TASK DIRECTIONS: Up to and including the line with "en zorgen we", restate the records below word for word, beginning with their first line.

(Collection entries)
========================================
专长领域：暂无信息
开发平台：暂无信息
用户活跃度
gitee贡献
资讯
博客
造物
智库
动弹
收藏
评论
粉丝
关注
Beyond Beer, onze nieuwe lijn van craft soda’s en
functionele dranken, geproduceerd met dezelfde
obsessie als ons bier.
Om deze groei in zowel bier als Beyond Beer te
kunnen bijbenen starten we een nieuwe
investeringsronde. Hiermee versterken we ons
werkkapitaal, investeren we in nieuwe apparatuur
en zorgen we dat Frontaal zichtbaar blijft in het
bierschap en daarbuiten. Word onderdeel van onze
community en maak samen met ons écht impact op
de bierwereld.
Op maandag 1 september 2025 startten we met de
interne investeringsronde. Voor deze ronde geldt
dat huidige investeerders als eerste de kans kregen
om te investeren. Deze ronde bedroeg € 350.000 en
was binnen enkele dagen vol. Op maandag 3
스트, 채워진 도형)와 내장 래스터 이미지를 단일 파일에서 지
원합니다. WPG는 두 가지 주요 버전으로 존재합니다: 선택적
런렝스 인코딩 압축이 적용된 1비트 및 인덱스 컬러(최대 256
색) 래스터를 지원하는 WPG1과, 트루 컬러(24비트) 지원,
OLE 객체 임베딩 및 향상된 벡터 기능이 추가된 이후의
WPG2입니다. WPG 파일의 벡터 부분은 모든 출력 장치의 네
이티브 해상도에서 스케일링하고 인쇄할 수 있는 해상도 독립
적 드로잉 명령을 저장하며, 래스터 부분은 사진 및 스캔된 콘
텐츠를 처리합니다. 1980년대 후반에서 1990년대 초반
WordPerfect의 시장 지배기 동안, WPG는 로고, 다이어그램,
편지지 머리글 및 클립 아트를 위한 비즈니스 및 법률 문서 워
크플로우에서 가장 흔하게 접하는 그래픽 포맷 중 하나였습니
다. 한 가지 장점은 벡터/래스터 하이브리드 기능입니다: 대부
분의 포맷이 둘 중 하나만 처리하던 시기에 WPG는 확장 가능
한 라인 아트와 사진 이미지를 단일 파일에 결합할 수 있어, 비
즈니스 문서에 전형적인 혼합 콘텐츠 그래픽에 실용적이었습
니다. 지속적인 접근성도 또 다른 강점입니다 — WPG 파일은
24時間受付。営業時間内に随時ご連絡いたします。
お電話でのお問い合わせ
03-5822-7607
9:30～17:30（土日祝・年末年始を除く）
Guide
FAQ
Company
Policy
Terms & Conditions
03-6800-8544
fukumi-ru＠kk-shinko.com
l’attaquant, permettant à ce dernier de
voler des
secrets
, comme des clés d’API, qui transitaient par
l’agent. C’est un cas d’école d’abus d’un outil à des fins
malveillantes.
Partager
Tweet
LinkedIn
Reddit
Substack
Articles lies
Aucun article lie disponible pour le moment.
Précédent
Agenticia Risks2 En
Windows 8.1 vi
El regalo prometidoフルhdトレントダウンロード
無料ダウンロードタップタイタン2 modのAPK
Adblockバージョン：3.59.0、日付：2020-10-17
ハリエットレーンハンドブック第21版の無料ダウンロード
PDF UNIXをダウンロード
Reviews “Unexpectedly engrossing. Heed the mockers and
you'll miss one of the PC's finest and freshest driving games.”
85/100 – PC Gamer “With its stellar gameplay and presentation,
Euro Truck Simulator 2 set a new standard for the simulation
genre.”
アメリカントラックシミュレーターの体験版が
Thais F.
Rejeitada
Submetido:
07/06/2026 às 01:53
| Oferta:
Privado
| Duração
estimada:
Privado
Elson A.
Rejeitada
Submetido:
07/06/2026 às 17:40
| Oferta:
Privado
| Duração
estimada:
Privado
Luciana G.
========================================
SOLUTION TO THE EXERCISE:
专长领域：暂无信息
开发平台：暂无信息
用户活跃度
gitee贡献
资讯
博客
造物
智库
动弹
收藏
评论
粉丝
关注
Beyond Beer, onze nieuwe lijn van craft soda’s en
functionele dranken, geproduceerd met dezelfde
obsessie als ons bier.
Om deze groei in zowel bier als Beyond Beer te
kunnen bijbenen starten we een nieuwe
investeringsronde. Hiermee versterken we ons
werkkapitaal, investeren we in nieuwe apparatuur
en zorgen we dat Frontaal zichtbaar blijft in het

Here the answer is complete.